(THE RECORDS begins)
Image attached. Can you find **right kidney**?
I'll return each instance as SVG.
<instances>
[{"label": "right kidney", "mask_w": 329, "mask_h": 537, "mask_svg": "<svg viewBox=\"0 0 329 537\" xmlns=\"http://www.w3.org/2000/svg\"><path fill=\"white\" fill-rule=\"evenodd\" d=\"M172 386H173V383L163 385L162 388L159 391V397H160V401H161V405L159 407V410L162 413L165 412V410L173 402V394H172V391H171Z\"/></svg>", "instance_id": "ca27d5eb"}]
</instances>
(THE RECORDS ends)
(THE RECORDS begins)
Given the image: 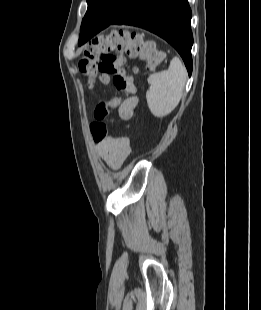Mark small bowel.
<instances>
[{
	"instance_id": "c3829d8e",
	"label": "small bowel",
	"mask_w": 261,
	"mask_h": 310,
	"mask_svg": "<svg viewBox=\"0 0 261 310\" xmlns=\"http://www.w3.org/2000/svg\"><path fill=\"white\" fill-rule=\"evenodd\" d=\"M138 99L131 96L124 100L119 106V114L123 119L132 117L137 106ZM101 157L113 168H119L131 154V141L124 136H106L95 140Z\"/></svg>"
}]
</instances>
(THE RECORDS ends)
§ **WORK REQUEST**
Which of the lines above include the word "right"? List those lines.

§ **OUTPUT OF THE TASK**
Image attached. Can you find **right kidney**?
[{"label": "right kidney", "mask_w": 329, "mask_h": 537, "mask_svg": "<svg viewBox=\"0 0 329 537\" xmlns=\"http://www.w3.org/2000/svg\"><path fill=\"white\" fill-rule=\"evenodd\" d=\"M172 386H173V383L163 385L162 388L159 391V397H160V401H161V405L159 407V410L162 413L165 412V410L173 402V394H172V391H171Z\"/></svg>", "instance_id": "ca27d5eb"}]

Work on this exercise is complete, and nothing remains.